Die Qualitätssicherungsvereinbarung zur Akupunktur sieht eine jährliche Prüfung der Behandlungsdokumentation durch die KVen bei mindestens fünf Prozent der Ärzte vor, die Akupunkturleistungen nach den EBM-Nrn. 30790 und 30791 abrechnen. Diese wurden aufgefordert, Dokumentationen für bis zu 30 Fälle vorzulegen. Aufgrund der bei diesen Prüfungen festgestellten geringen Zahl von Beanstandungen entfällt ab 2016 diese verpflichtende Prüfung.

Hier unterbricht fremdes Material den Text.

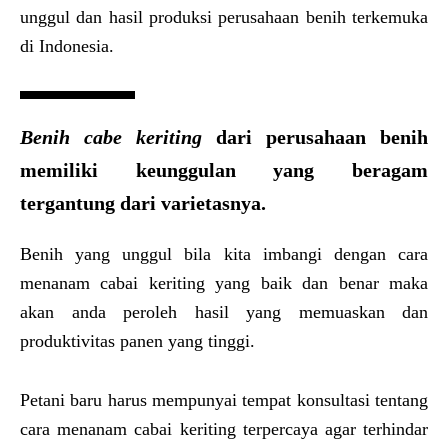
unggul dan hasil produksi perusahaan benih terkemuka
di Indonesia.
Benih cabe keriting
dari perusahaan benih
memiliki keunggulan yang beragam
tergantung dari varietasnya.
Benih yang unggul bila kita imbangi dengan cara
menanam cabai keriting yang baik dan benar maka
akan anda peroleh hasil yang memuaskan dan
produktivitas panen yang tinggi.
Petani baru harus mempunyai tempat konsultasi tentang
cara menanam cabai keriting terpercaya agar terhindar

Den regionalen KVen steht es jedoch frei, die Überprüfung auf freiwilliger Basis weiterhin vorzunehmen. Die Verpflichtung der Ärzte, den Therapieplan sowie die Eingangs- und Verlaufserhebung in der Patientenakte zu dokumentieren, bleibt von dieser Aussetzung selbstverständlich unberührt.